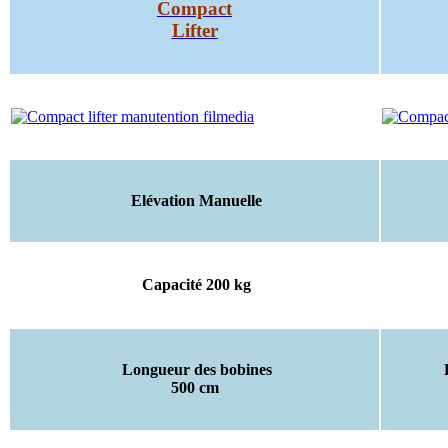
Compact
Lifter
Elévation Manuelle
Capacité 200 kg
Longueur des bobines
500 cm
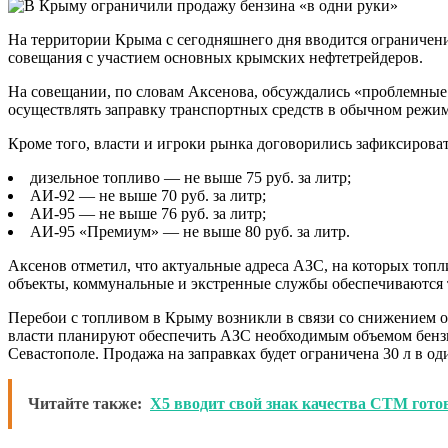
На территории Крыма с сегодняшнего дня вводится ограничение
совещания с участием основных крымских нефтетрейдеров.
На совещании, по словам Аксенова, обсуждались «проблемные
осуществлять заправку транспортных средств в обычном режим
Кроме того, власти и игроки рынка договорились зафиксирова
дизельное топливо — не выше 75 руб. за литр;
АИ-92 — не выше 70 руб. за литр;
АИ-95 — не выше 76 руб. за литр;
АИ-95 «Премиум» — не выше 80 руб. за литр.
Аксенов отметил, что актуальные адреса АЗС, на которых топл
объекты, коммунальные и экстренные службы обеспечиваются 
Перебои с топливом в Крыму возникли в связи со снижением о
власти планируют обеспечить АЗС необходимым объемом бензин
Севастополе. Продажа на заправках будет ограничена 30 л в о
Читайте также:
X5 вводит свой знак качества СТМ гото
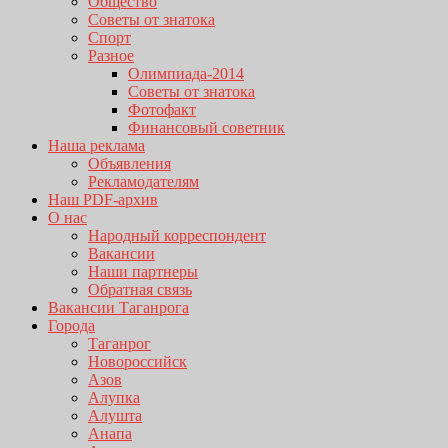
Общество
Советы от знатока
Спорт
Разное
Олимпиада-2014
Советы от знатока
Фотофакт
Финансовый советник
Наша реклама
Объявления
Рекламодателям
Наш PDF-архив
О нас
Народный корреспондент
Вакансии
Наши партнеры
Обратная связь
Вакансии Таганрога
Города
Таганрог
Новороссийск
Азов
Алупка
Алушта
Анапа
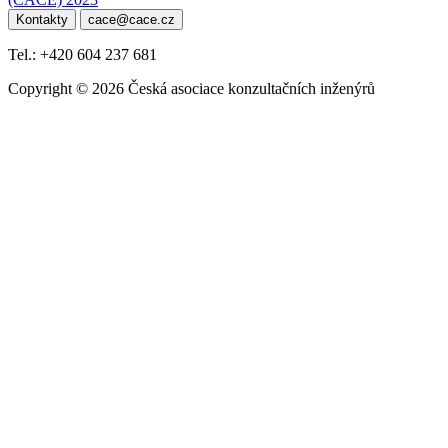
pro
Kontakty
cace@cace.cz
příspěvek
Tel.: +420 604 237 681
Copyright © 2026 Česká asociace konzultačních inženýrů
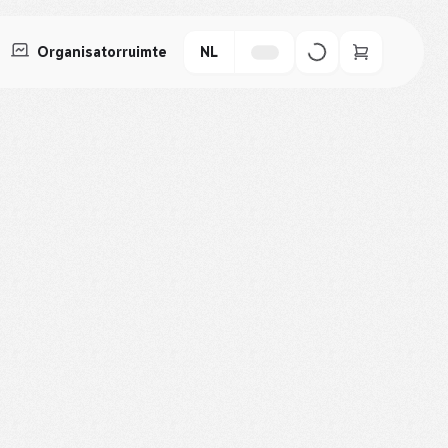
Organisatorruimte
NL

= = =

== Exercise requirements ==
Gather each line from the listing above that holds "выше".

== Output for this exercise ==
дизельное топливо — не выше 75 руб. за литр;
АИ-92 — не выше 70 руб. за литр;
АИ-95 — не выше 76 руб. за литр;
АИ-95 «Премиум» — не выше 80 руб. за литр.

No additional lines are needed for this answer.